Genesis 7 Keeps a Promise to Harjo

Imaan.
3 min readFeb 6, 2022
Photo by Harry Grout on Unsplash

All but one of the houses in Wellspring were empty, but not for war, or famine, or conquest. Death had brought in a new preacher, and Easter had cemented his place.

He stood just past the open face of a hand-painted kitchen window, clean-cut and composed in his brand new suit. His voice was deep, richer than coffee, sweeter than honey, smoother than the finest of velvet. Perhaps that explained why the house was packed, filled to its brim with a sea of people breathlessly awaiting the preacher’s sermon. The heat gave his face the kind of grainy distortion that might only be found on television. Finally, he spoke.

“My friends,” he said, “Your time is coming. Say it for me again.”

A hundred voices scrambled to answer. He raised a finger to his lips and hushed them in an instant. “I say again that your time is coming. What must you do to prepare?”

Sleeves missing buttons made their way to the air. Pray, they recited, Pray for rain. Pray for victory. Pray for constancy. Pray for chari —

This drew something quite like a growl from him. “Charity?
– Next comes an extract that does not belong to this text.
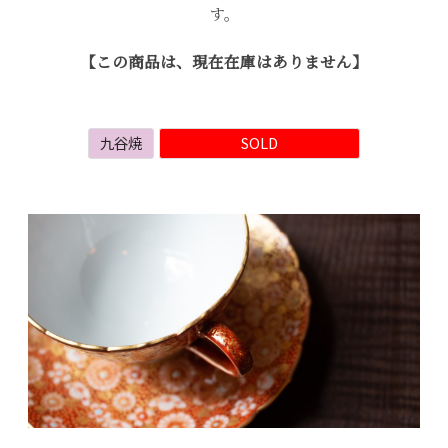
す。
【この商品は、現在在庫はありません】
九谷焼
SOLD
Charity is for the idle, the indolent, the faithless. That’s not you, is it?”

The house was furnished with the few comforts their money could buy and little else. It shook with the town’s harmonious agreement.

“Good,” he said. His smile returned. He straightened his tie and looked down to check his golden watch. The late morning sun poured in so heavy through the window that you couldn’t look right at him for long. He could not be called handsome. “I would worry for you if it were.”

Here he began to pace, laying bare the wash of green behind him. A breeze blew in to kiss their faces. The peaches on Mrs. Mabry’s tree were overripe.

Soon after, he broke for offering. A dinner plate was piled high with hope and passed through the window, where its contents then lined his breastpocket. In went heirlooms, went savings, went cries out to God. In a heartbeat, he was off with them all.

Then came silence. Mrs. Mabry stood and closed the kitchen window, cut on the lights overhead. Wellspring blinked in the absence of something it had lost the word for. Odd now was the instinct to weep.

The town left in handfuls, neat skirts and pressed slacks dividing them each by the household. Cars drove them back to driveways where prayer had yet to bring white picket fences. At something like home, they settled into shop-window vignettes of modernity: Ms. Davis’ yams on her own counter. Mrs. Carter’s peach cobbler in her own fridge. Next Sunday would approach like molasses. Until then, this.

Another breeze yawned over the town’s green carpeting, bringing with it the citrusy scent of clean upholstery. It was spring and the world felt new again, like Noah’s flood had still yet to claim it.